Set down, word for word, only the lines from the start of the records through the line bearing "ПРОВЕРОЧНЫЕ И КОНТРОЛЬНЫЕ"; include no pictures.

Saved data entries:
···
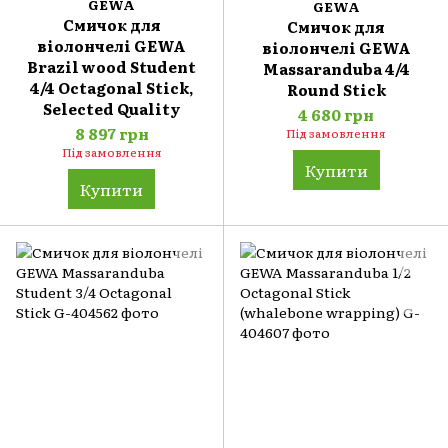
GEWA
GEWA
Смичок для
Смичок для
віолончелі GEWA
віолончелі GEWA
Brazil wood Student
Massaranduba 4/4
4/4 Octagonal Stick,
Round Stick
Selected Quality
4 680 грн
8 897 грн
Під замовлення
Під замовлення
Купити
Купити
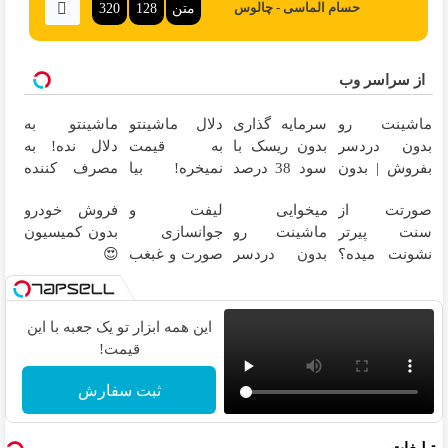
متن
128
320
حسام الماسی - چالوس
از سراسر وب
ماشینت رو
سرمایه گذاری
دلال ماشینتو
ماشینتو به
بدون دردسر
بدون ریسک با
به قیمت
دلال نده! به
بفروش | بدون
سود 38 درصد
نمیخره! بیا
مصرف کننده
کمسیون 😍
سالانه📈
اینجا به قیمت
بفروش! بدون
صورتت از
میخوایی
لیفت و
فروش خودرو
بفروش*فقط
پاسخ به یک
سنت پیرتر
ماشینت رو
جوانسازی
بدون کمیسیون
خریدار واقعی*
تماس
نشونت میده؟
بدون دردسر
صورت و غبغب
😍
اندولیفت برش
بفروشی؟
بدون جراحی و
می‌گردونه 🔰
بدون کمیسیون
دوران نقاهت
✨
این همه ابزار تو یک جعبه با این
قیمت!
ثبت سفارش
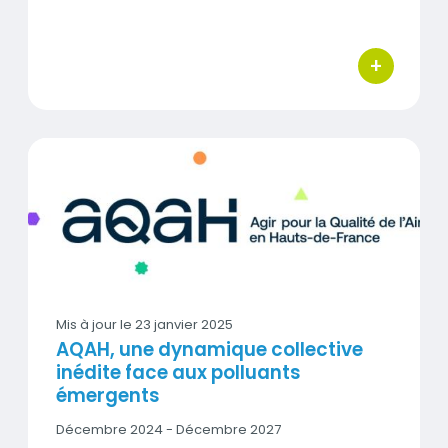
-
Date
fin
+
bouton d'act
AQAH, une dynamique collective inédite face aux pollu
Vignette
Mis à jour le
23 janvier 2025
AQAH, une dynamique collective
inédite face aux polluants
émergents
Date
Décembre 2024 - Décembre 2027
début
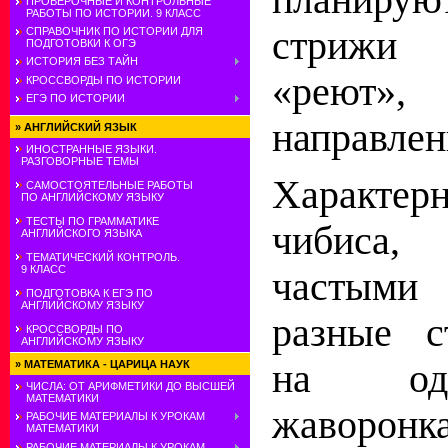
планирую
ПРОВЕРОЧНЫЕ И КОНТРОЛЬНЫЕ
РАБОТЫ ПО ИСТОРИИ. 9 КЛАСС
стрижи
СПРАВОЧНИК ПО ИСТОРИИ ДЛЯ
ПОДГОТОВКИ К ОГЭ
ИСТОРИЯ БЕЗ ТАЙН
«реют»,
КРОССВОРДЫ ПО ИСТОРИИ
ЕГЭ ПО ИСТОРИИ
направлен
»
АНГЛИЙСКИЙ ЯЗЫК
ИНОСТРАННЫЕ ЯЗЫКИ.
РАЗГОВОРНЫЕ ТЕМЫ
Характ
САМОСТОЯТЕЛЬНЫЕ РАБОТЫ
ПО АНГЛИЙСКОМУ ЯЗЫКУ
ТЕСТЫ ПО ГРАММАТИКЕ
чибиса,
АНГЛИЙСКОГО ЯЗЫКА
ТЕМАТИЧЕСКИЙ КОНТРОЛЬ.
9 КЛАСС
частыми
ПОДГОТОВКА К ЕГЭ ПО
АНГЛИЙСКОМУ ЯЗЫКУ
разные с
КРОССВОРДЫ ПО
АНГЛИЙСКОМУ ЯЗЫКУ
на од
»
МАТЕМАТИКА - ЦАРИЦА НАУК
ЧИСЛА: ОТ АРИФМЕТИКИ ДО ВЫСШЕЙ
МАТЕМАТИКИ
жаворонка
РАБОЧИЕ МАТЕРИАЛЫ К УРОКАМ
МАТЕМАТИКИ
РАБОЧИЕ МАТЕРИАЛЫ К УРОКАМ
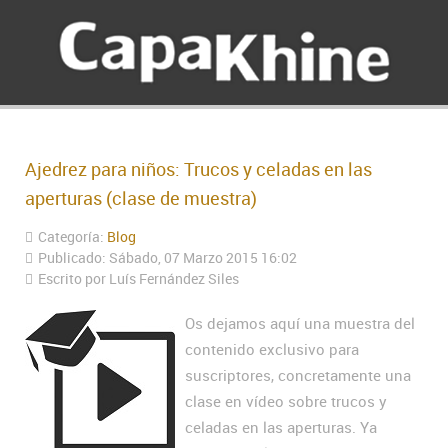
Ajedrez para niños: Trucos y celadas en las
aperturas (clase de muestra)
Categoría:
Blog
Publicado: Sábado, 07 Marzo 2015 16:02
Escrito por Luís Fernández Siles
Os dejamos aquí una muestra del
contenido exclusivo para
suscriptores, concretamente una
clase en vídeo sobre trucos y
celadas en las aperturas. Ya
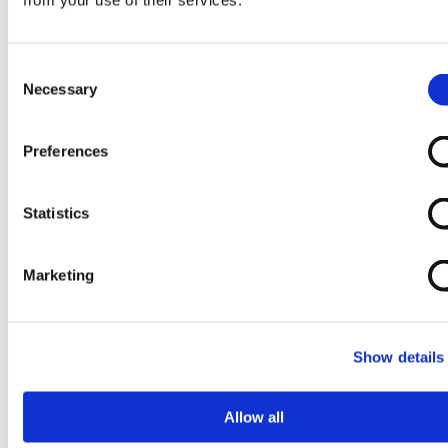
from your use of their services.
Consent
Necessary
Selection
Preferences
Statistics
Marketing
Show details
Allow all
Ga naar het begin van de afbeeldingen-gallerij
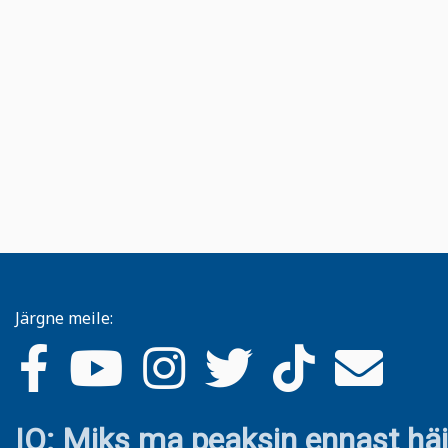
Järgne meile:
IO: Miks ma peaksin ennast hä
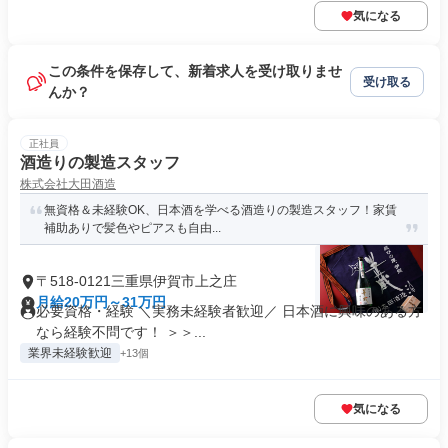
気になる
この条件を保存して、新着求人を受け取りませ
受け取る
んか？
正社員
酒造りの製造スタッフ
株式会社大田酒造
無資格＆未経験OK、日本酒を学べる酒造りの製造スタッフ！家賃
補助ありで髪色やピアスも自由...
〒518-0121三重県伊賀市上之庄
月給20万円～31万円
必要資格・経験 ＼実務未経験者歓迎／ 日本酒に興味のある方
なら経験不問です！ ＞＞...
業界未経験歓迎
+13個
気になる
···
- **Answer to the exercise**:
GEWA
GEWA
Смичок для
Смичок для
віолончелі GEWA
віолончелі GEWA
Brazil wood Student
Massaranduba 4/4
4/4 Octagonal Stick,
Round Stick
Selected Quality
4 680 грн
8 897 грн
Під замовлення
Під замовлення
Купити
Купити
متن
128
320
حسام الماسی - چالوس
از سراسر وب
ماشینت رو
سرمایه گذاری
دلال ماشینتو
ماشینتو به
بدون دردسر
بدون ریسک با
به قیمت
دلال نده! به
بفروش | بدون
سود 38 درصد
نمیخره! بیا
مصرف کننده
کمسیون 😍
سالانه📈
اینجا به قیمت
بفروش! بدون
صورتت از
میخوایی
لیفت و
فروش خودرو
بفروش*فقط
پاسخ به یک
سنت پیرتر
ماشینت رو
جوانسازی
بدون کمیسیون
خریدار واقعی*
تماس
نشونت میده؟
بدون دردسر
صورت و غبغب
😍
اندولیفت برش
بفروشی؟
بدون جراحی و
می‌گردونه 🔰
بدون کمیسیون
دوران نقاهت
✨
این همه ابزار تو یک جعبه با این
قیمت!
ثبت سفارش
-
Date
fin
+
bouton d'act
AQAH, une dynamique collective inédite face aux pollu
Vignette
Mis à jour le
23 janvier 2025
AQAH, une dynamique collective
inédite face aux polluants
émergents
Date
Décembre 2024 - Décembre 2027
début
планирую
ПРОВЕРОЧНЫЕ И КОНТРОЛЬНЫЕ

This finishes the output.